The progressive features of most state income taxes are not that progressive.
3 states have a top marginal rate of 9%
13 states have a top marginal rate of 7-8%
22 states have a top marginal rate of 5-6%
6 states have a top marginal rate of 3-4%
7 states have no income tax.
"Even among states with graduated tax rates, most systems are fairly flat. In several states, the top tax bracket begins at a very low level of taxable income ($3,000 in Alabama and Maryland). Other states have only a small difference between the lowest and highest tax rates (just 2 percentage points in Connecticut and Mississippi).
In most states, however, credits and deductions lead to some progressivity in the income tax system. In Colorado and Michigan, two states with a flat tax, the top 10 percent of taxpayers still paid about half of all personal income taxes in 2003."

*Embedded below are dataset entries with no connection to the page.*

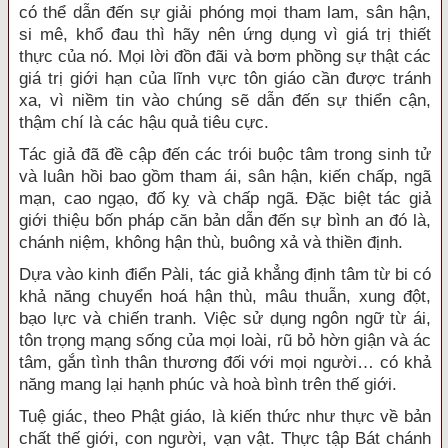
có thể dẫn đến sự giải phóng mọi tham lam, sân hận,
si mê, khổ đau thì hãy nên ứng dụng vì giá trị thiết
thực của nó. Mọi lời đồn đãi và bơm phồng sự thật các
giá trị giới hạn của lĩnh vực tôn giáo cần được tránh
xa, vì niềm tin vào chúng sẽ dẫn đến sự thiển cận,
thậm chí là các hậu quả tiêu cực.
Tác giả đã đề cập đến các trói buộc tâm trong sinh tử
và luân hồi bao gồm tham ái, sân hận, kiến chấp, ngã
mạn, cao ngạo, đố kỵ và chấp ngã. Đặc biệt tác giả
giới thiệu bốn pháp căn bản dẫn đến sự bình an đó là,
chánh niệm, không hận thù, buông xả và thiền định.
Dựa vào kinh điển Pàli, tác giả khẳng định tâm từ bi có
khả năng chuyển hoá hận thù, mâu thuẫn, xung đột,
bạo lực và chiến tranh. Việc sử dụng ngôn ngữ từ ái,
tôn trọng mạng sống của mọi loài, rũ bỏ hờn giận và ác
tâm, gắn tình thân thương đối với mọi người… có khả
năng mang lại hạnh phúc và hoà bình trên thế giới.
Tuệ giác, theo Phật giáo, là kiến thức như thực về bản
chất thế giới, con người, vạn vật. Thực tập Bát chánh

http://www.taxpolicycenter.org/UploadedPDF/1001064_State_Individual.pdfThese flat-taxers always come out of the woodwork during election time. From a federal perspective, the flat tax is a tax cut on the richer people that are better able to pay taxes and it's a tax hike on the poor.
It's a shifting of the tax burden to the backs of the poor and middle class generally.

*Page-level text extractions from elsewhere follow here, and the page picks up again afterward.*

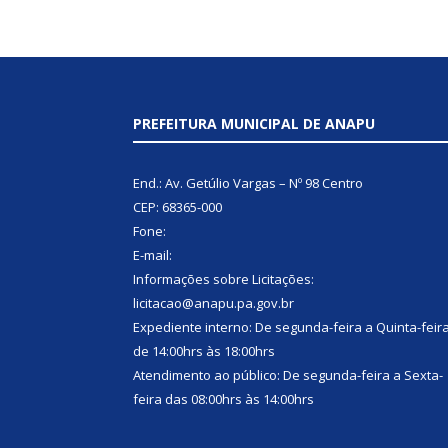
PREFEITURA MUNICIPAL DE ANAPU
End.: Av. Getúlio Vargas – Nº 98 Centro
CEP: 68365-000
Fone:
E-mail:
Informações sobre Licitações:
licitacao@anapu.pa.gov.br
Expediente interno: De segunda-feira a Quinta-feir
de 14:00hrs às 18:00hrs
Atendimento ao público: De segunda-feira a Sexta-
feira das 08:00hrs às 14:00hrs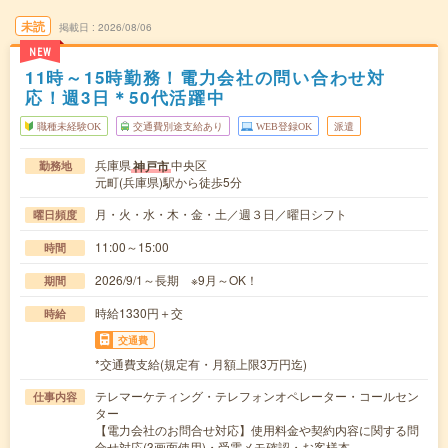
未読
掲載日
2026/08/06
NEW
11時～15時勤務！電力会社の問い合わせ対
応！週3日＊50代活躍中
職種未経験OK
交通費別途支給あり
WEB登録OK
派遣
兵庫県
中央区
神戸市
勤務地
元町(兵庫県)駅から徒歩5分
月・火・水・木・金・土／週３日／曜日シフト
曜日頻度
11:00～15:00
時間
2026/9/1～長期 ※9月～OK！
期間
時給1330円＋交
時給
交通費
*交通費支給(規定有・月額上限3万円迄)
テレマーケティング・テレフォンオペレーター・コールセン
仕事内容
ター
【電力会社のお問合せ対応】使用料金や契約内容に関する問
合せ対応(3画面使用)・受電メモ確認・お客様本…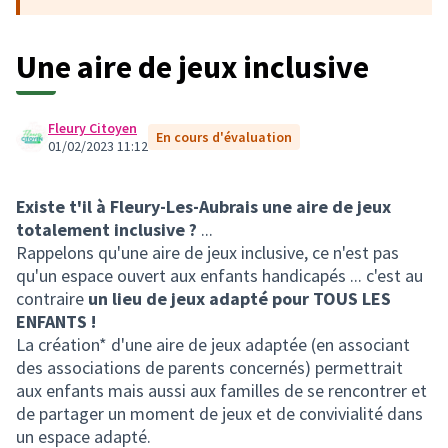
Une aire de jeux inclusive
Fleury Citoyen
En cours d'évaluation
01/02/2023 11:12
Existe t'il à Fleury-Les-Aubrais une aire de jeux
totalement inclusive ?
...
Rappelons qu'une aire de jeux inclusive, ce n'est pas
qu'un espace ouvert aux enfants handicapés ... c'est au
contraire
un lieu de jeux adapté pour TOUS LES
ENFANTS !
La création* d'une aire de jeux adaptée (en associant
des associations de parents concernés) permettrait
aux enfants mais aussi aux familles de se rencontrer et
de partager un moment de jeux et de convivialité dans
un espace adapté.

I also noted this disingenuous nugget from the article:
"When President Reagan cut taxes in 1981, several good things happened. The economy grew, revenues increased, and jobs were created."
Tax rates double every decade due to growth. Reagan's tax cuts created a debt we are still repaying. Reagan raised taxes 7 out of his 8 years in office including the largest tax increase in history.
His tax cuts did not magically help the country grow out of the recession, that was due to Paul Volcker.